__What the exercise asks__:
Set down every record below exactly as it stands, minus the pictures.
+++ Provided data +++
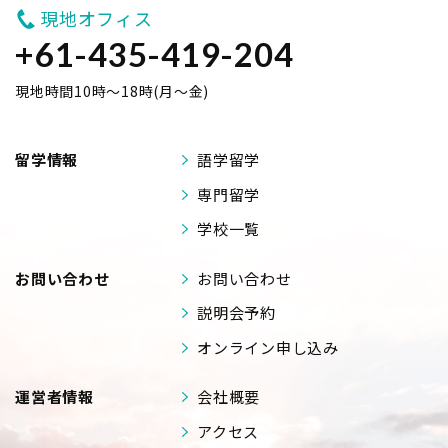
現地オフィス
+61-435-419-204
現地時間10時～18時(月～金)
留学情報
語学留学
専門留学
学校一覧
お問い合わせ
お問い合わせ
説明会予約
オンライン申し込み
運営者情報
会社概要
アクセス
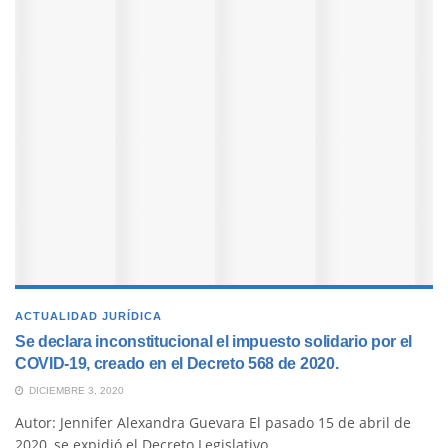
ACTUALIDAD JURÍDICA
Se declara inconstitucional el impuesto solidario por el
COVID-19, creado en el Decreto 568 de 2020.
DICIEMBRE 3, 2020
Autor: Jennifer Alexandra Guevara El pasado 15 de abril de
2020, se expidió el Decreto Legislativo...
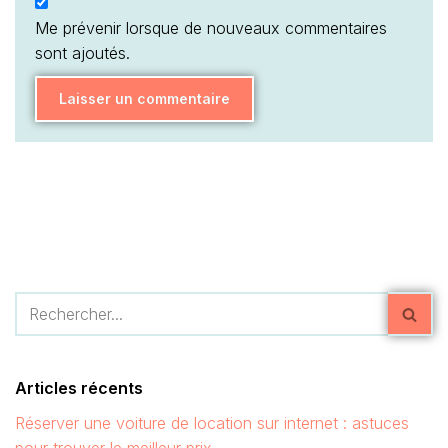
Me prévenir lorsque de nouveaux commentaires
sont ajoutés.
Articles récents
Réserver une voiture de location sur internet : astuces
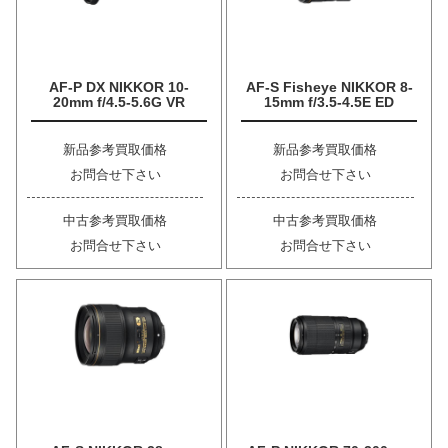
AF-P DX NIKKOR 10-
AF-S Fisheye NIKKOR 8-
20mm f/4.5-5.6G VR
15mm f/3.5-4.5E ED
新品参考買取価格
新品参考買取価格
お問合せ下さい
お問合せ下さい
中古参考買取価格
中古参考買取価格
お問合せ下さい
お問合せ下さい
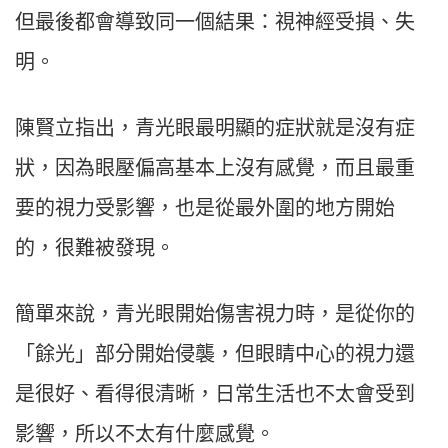
但最後都會導致同一個結果：視神經受損、失
明。
陳賢立指出，青光眼最明顯的症狀就是沒有症
狀，因為眼壓偏高基本上沒有感覺，而且最重
要的視力受影響，也是從最外圍的地方開始
的，很難被發現。
簡單來說，青光眼開始傷害視力時，是從你的
「餘光」部分開始侵襲，但眼睛中心的視力還
是很好、看得很清晰，日常生活也不太會受到
影響，所以不太有什麼感覺。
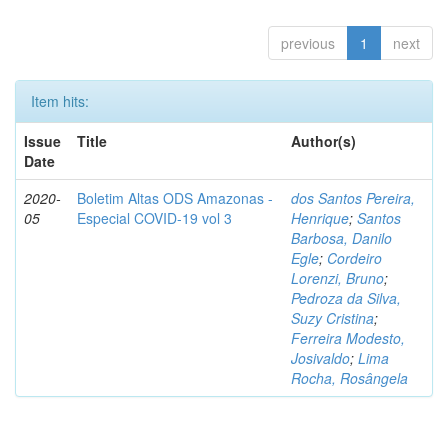
previous
1
next
Item hits:
Issue
Title
Author(s)
Date
2020-
Boletim Altas ODS Amazonas -
dos Santos Pereira,
05
Especial COVID-19 vol 3
Henrique
;
Santos
Barbosa, Danilo
Egle
;
Cordeiro
Lorenzi, Bruno
;
Pedroza da Silva,
Suzy Cristina
;
Ferreira Modesto,
Josivaldo
;
Lima
Rocha, Rosângela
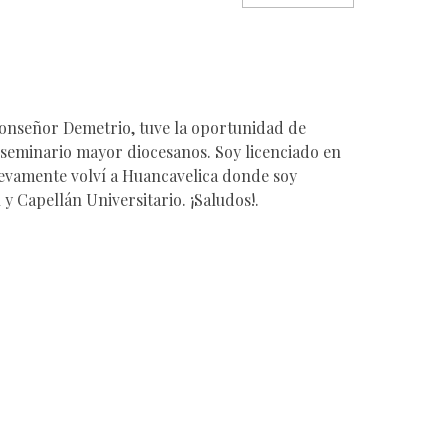
 Monseñor Demetrio, tuve la oportunidad de
 seminario mayor diocesanos. Soy licenciado en
uevamente volví a Huancavelica donde soy
 y Capellán Universitario. ¡Saludos!.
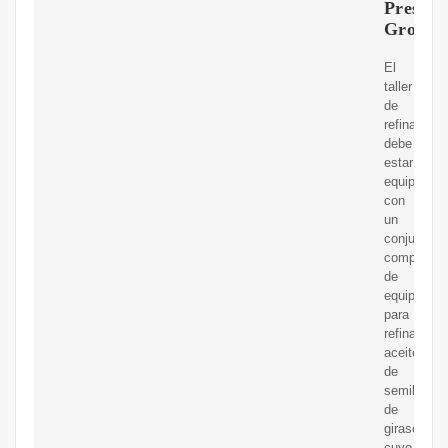
Press
Group
El
taller
de
refinación
debe
estar
equipado
con
un
conjunto
completo
de
equipos
para
refinar
aceite
de
semilla
de
girasol,
cuyo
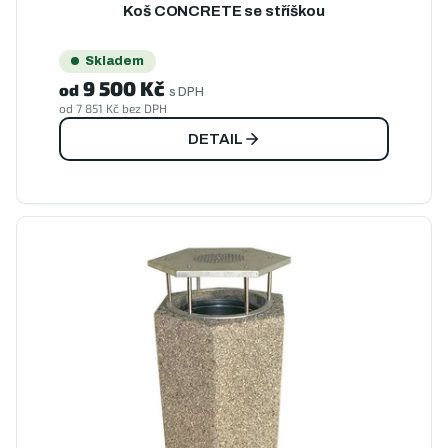
Koš CONCRETE se stříškou
Skladem
9 500 Kč
od
s DPH
od 7 851 Kč bez DPH
DETAIL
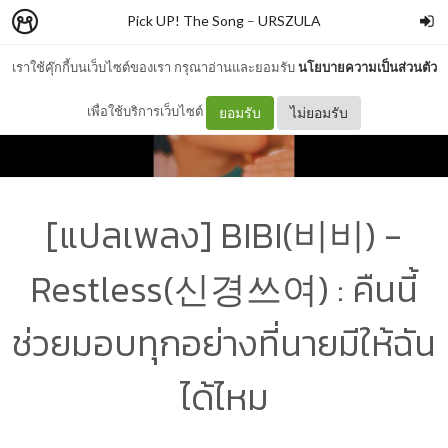
Pick UP! The Song
–
URSZULA
เราใช้คุ๊กกี้บนเว็บไซต์ของเรา กรุณาอ่านและยอมรับ
นโยบายความเป็นส่วนตัว
เพื่อใช้บริการเว็บไซต์
ยอมรับ
ไม่ยอมรับ
[แปลเพลง] BIBI(비비) -
Restless(신경쓰여) : คืนนี้
ช่วยมอบทุกอย่างที่นายมีให้ฉัน
ได้ไหม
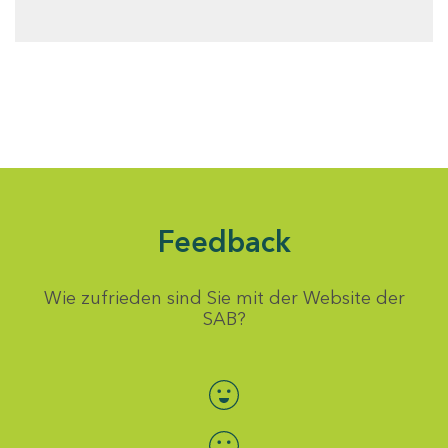
Feedback
Wie zufrieden sind Sie mit der Website der
SAB?
Bewertung auswählen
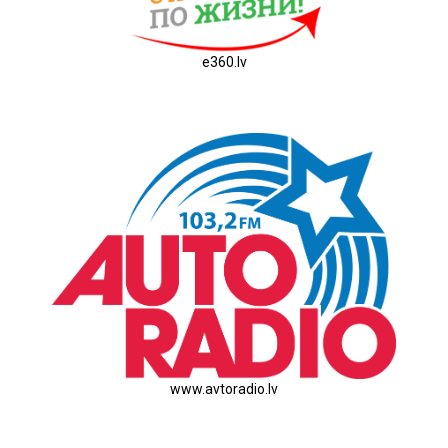
e360.lv
www.avtoradio.lv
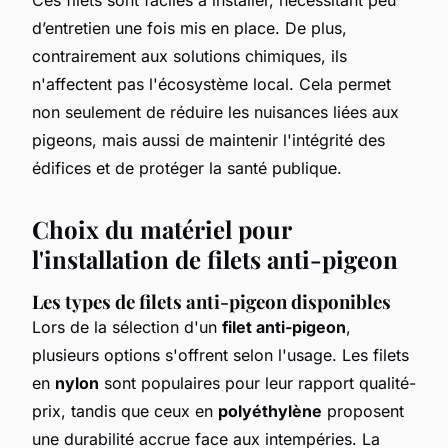
d’entretien une fois mis en place. De plus,
contrairement aux solutions chimiques, ils
n'affectent pas l'écosystème local. Cela permet
non seulement de réduire les nuisances liées aux
pigeons, mais aussi de maintenir l'intégrité des
édifices et de protéger la santé publique.
Choix du matériel pour
l'installation de filets anti-pigeon
Les types de filets anti-pigeon disponibles
Lors de la sélection d'un
filet anti-pigeon
,
plusieurs options s'offrent selon l'usage. Les filets
en
nylon
sont populaires pour leur rapport qualité-
prix, tandis que ceux en
polyéthylène
proposent
une durabilité accrue face aux intempéries. La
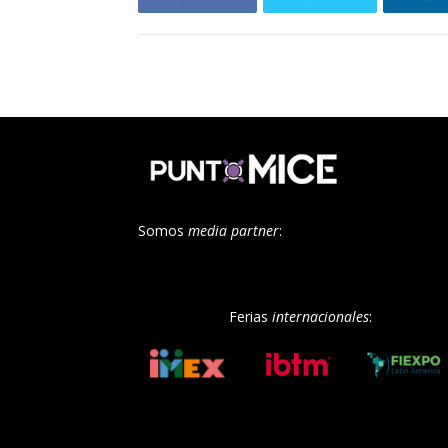
Somos
media partner
:
Ferias
internacionales
:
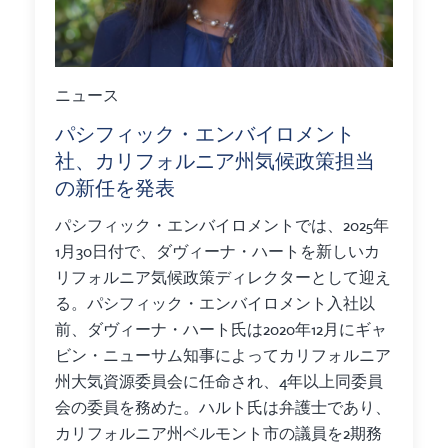
ニュース
パシフィック・エンバイロメント
社、カリフォルニア州気候政策担当
の新任を発表
パシフィック・エンバイロメントでは、2025年
1月30日付で、ダヴィーナ・ハートを新しいカ
リフォルニア気候政策ディレクターとして迎え
る。パシフィック・エンバイロメント入社以
前、ダヴィーナ・ハート氏は2020年12月にギャ
ビン・ニューサム知事によってカリフォルニア
州大気資源委員会に任命され、4年以上同委員
会の委員を務めた。ハルト氏は弁護士であり、
カリフォルニア州ベルモント市の議員を2期務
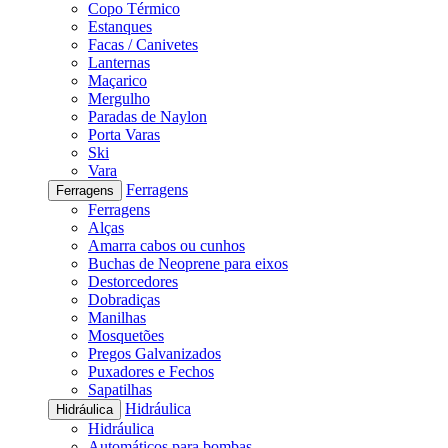
Copo Térmico
Estanques
Facas / Canivetes
Lanternas
Maçarico
Mergulho
Paradas de Naylon
Porta Varas
Ski
Vara
Ferragens
Ferragens
Ferragens
Alças
Amarra cabos ou cunhos
Buchas de Neoprene para eixos
Destorcedores
Dobradiças
Manilhas
Mosquetões
Pregos Galvanizados
Puxadores e Fechos
Sapatilhas
Hidráulica
Hidráulica
Hidráulica
Automáticos para bombas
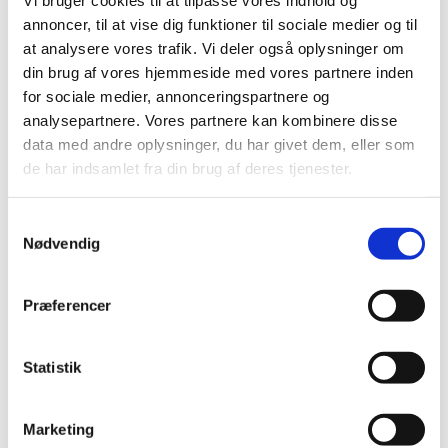
Vi bruger cookies til at tilpasse vores indhold og
December (6)
annoncer, til at vise dig funktioner til sociale medier og til
November (1)
at analysere vores trafik. Vi deler også oplysninger om
October (2)
din brug af vores hjemmeside med vores partnere inden
for sociale medier, annonceringspartnere og
August (2)
analysepartnere. Vores partnere kan kombinere disse
July (2)
data med andre oplysninger, du har givet dem, eller som
June (1)
de har indsamlet fra din brug af deres tjenester.
May (1)
April (2)
Samtykkevalg
March (1)
Nødvendig
February (1)
January (1)
Præferencer
2021 (44)
2020 (62)
2019 (20)
Statistik
2018 (37)
2017 (48)
Marketing
2016 (43)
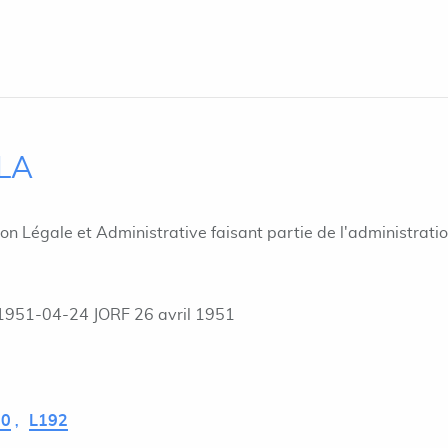
ILA
ion Légale et Administrative faisant partie de l'administrati
1951-04-24 JORF 26 avril 1951
90
L192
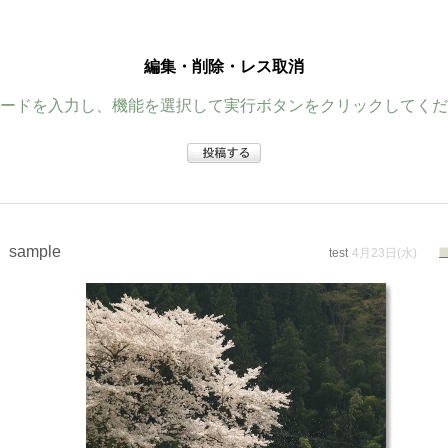
編集・削除・レス取消
ードを入力し、機能を選択して実行ボタンをクリックしてくだ
sample
test
4月23日(水)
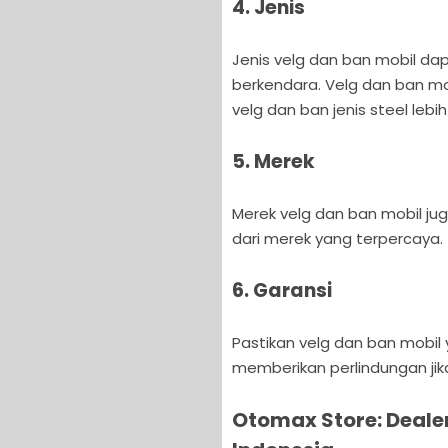
4. Jenis
Jenis velg dan ban mobil d
berkendara. Velg dan ban mob
velg dan ban jenis steel lebih
5. Merek
Merek velg dan ban mobil juga
dari merek yang terpercaya.
6. Garansi
Pastikan velg dan ban mobil 
memberikan perlindungan jika
Otomax Store: Dealer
+++
__Problem solution__:
現地オフィス
+61-435-419-204
現地時間10時～18時(月～金)
留学情報
語学留学
専門留学
学校一覧
お問い合わせ
お問い合わせ
説明会予約
オンライン申し込み
運営者情報
会社概要
アクセス
ACTUALIDAD JURÍDICA
Se declara inconstitucional el impuesto solidario por el
COVID-19, creado en el Decreto 568 de 2020.
DICIEMBRE 3, 2020
Autor: Jennifer Alexandra Guevara El pasado 15 de abril de
2020, se expidió el Decreto Legislativo...
Me prévenir lorsque de nouveaux commentaires
sont ajoutés.
Articles récents
Réserver une voiture de location sur internet : astuces
AF-P DX NIKKOR 10-
AF-S Fisheye NIKKOR 8-
20mm f/4.5-5.6G VR
15mm f/3.5-4.5E ED
新品参考買取価格
新品参考買取価格
お問合せ下さい
お問合せ下さい
中古参考買取価格
中古参考買取価格
お問合せ下さい
お問合せ下さい
但最後都會導致同一個結果：視神經受損、失
明。
陳賢立指出，青光眼最明顯的症狀就是沒有症
狀，因為眼壓偏高基本上沒有感覺，而且最重
要的視力受影響，也是從最外圍的地方開始
的，很難被發現。
簡單來說，青光眼開始傷害視力時，是從你的
「餘光」部分開始侵襲，但眼睛中心的視力還
是很好、看得很清晰，日常生活也不太會受到
影響，所以不太有什麼感覺。
previous
1
next
Item hits:
Issue
Title
Author(s)
Date
2020-
Boletim Altas ODS Amazonas -
dos Santos Pereira,
05
Especial COVID-19 vol 3
Henrique
;
Santos
Barbosa, Danilo
Egle
;
Cordeiro
Lorenzi, Bruno
;
Pedroza da Silva,
Suzy Cristina
;
Ferreira Modesto,
Josivaldo
;
Lima
Rocha, Rosângela
 Monseñor Demetrio, tuve la oportunidad de
 seminario mayor diocesanos. Soy licenciado en
uevamente volví a Huancavelica donde soy
 y Capellán Universitario. ¡Saludos!.
Press
Group
El
taller
de
refinación
debe
estar
equipado
con
un
conjunto
completo
de
equipos
para
refinar
aceite
de
semilla
de
girasol,
cuyo
Koš CONCRETE se stříškou
Skladem
9 500 Kč
od
s DPH
od 7 851 Kč bez DPH
DETAIL
Pick UP! The Song
–
URSZULA
เราใช้คุ๊กกี้บนเว็บไซต์ของเรา กรุณาอ่านและยอมรับ
นโยบายความเป็นส่วนตัว
เพื่อใช้บริการเว็บไซต์
ยอมรับ
ไม่ยอมรับ
[แปลเพลง] BIBI(비비) -
Restless(신경쓰여) : คืนนี้
ช่วยมอบทุกอย่างที่นายมีให้ฉัน
ได้ไหม
Feedback
Wie zufrieden sind Sie mit der Website der
SAB?
Bewertung auswählen
e360.lv
www.avtoradio.lv
d’entretien une fois mis en place. De plus,
contrairement aux solutions chimiques, ils
n'affectent pas l'écosystème local. Cela permet
non seulement de réduire les nuisances liées aux
pigeons, mais aussi de maintenir l'intégrité des
édifices et de protéger la santé publique.
Choix du matériel pour
l'installation de filets anti-pigeon
Les types de filets anti-pigeon disponibles
Lors de la sélection d'un
filet anti-pigeon
,
plusieurs options s'offrent selon l'usage. Les filets
en
nylon
sont populaires pour leur rapport qualité-
prix, tandis que ceux en
polyéthylène
proposent
une durabilité accrue face aux intempéries. La
Somos
media partner
:
Ferias
internacionales
:
ニュース
パシフィック・エンバイロメント
社、カリフォルニア州気候政策担当
の新任を発表
パシフィック・エンバイロメントでは、2025年
1月30日付で、ダヴィーナ・ハートを新しいカ
リフォルニア気候政策ディレクターとして迎え
る。パシフィック・エンバイロメント入社以
前、ダヴィーナ・ハート氏は2020年12月にギャ
ビン・ニューサム知事によってカリフォルニア
州大気資源委員会に任命され、4年以上同委員
会の委員を務めた。ハルト氏は弁護士であり、
カリフォルニア州ベルモント市の議員を2期務
Copo Térmico
Estanques
Facas / Canivetes
Lanternas
Maçarico
Mergulho
Paradas de Naylon
Porta Varas
Ski
Vara
Ferragens
Ferragens
Ferragens
Alças
Amarra cabos ou cunhos
Buchas de Neoprene para eixos
Destorcedores
Dobradiças
Manilhas
Mosquetões
Pregos Galvanizados
Puxadores e Fechos
Sapatilhas
Hidráulica
Hidráulica
Hidráulica
Automáticos para bombas
Vi bruger cookies til at tilpasse vores indhold og
December (6)
annoncer, til at vise dig funktioner til sociale medier og til
November (1)
at analysere vores trafik. Vi deler også oplysninger om
October (2)
din brug af vores hjemmeside med vores partnere inden
for sociale medier, annonceringspartnere og
August (2)
analysepartnere. Vores partnere kan kombinere disse
July (2)
data med andre oplysninger, du har givet dem, eller som
June (1)
de har indsamlet fra din brug af deres tjenester.
May (1)
April (2)
Samtykkevalg
March (1)
Nødvendig
February (1)
January (1)
Præferencer
2021 (44)
2020 (62)
2019 (20)
Statistik
2018 (37)
2017 (48)
Marketing
2016 (43)
ILA
ion Légale et Administrative faisant partie de l'administrati
1951-04-24 JORF 26 avril 1951
90
L192
編集・削除・レス取消
ードを入力し、機能を選択して実行ボタンをクリックしてくだ
sample
test
4月23日(水)
4. Jenis
Jenis velg dan ban mobil d
berkendara. Velg dan ban mob
velg dan ban jenis steel lebih
5. Merek
Merek velg dan ban mobil juga
dari merek yang terpercaya.
6. Garansi
Pastikan velg dan ban mobil 
memberikan perlindungan jika
Otomax Store: Dealer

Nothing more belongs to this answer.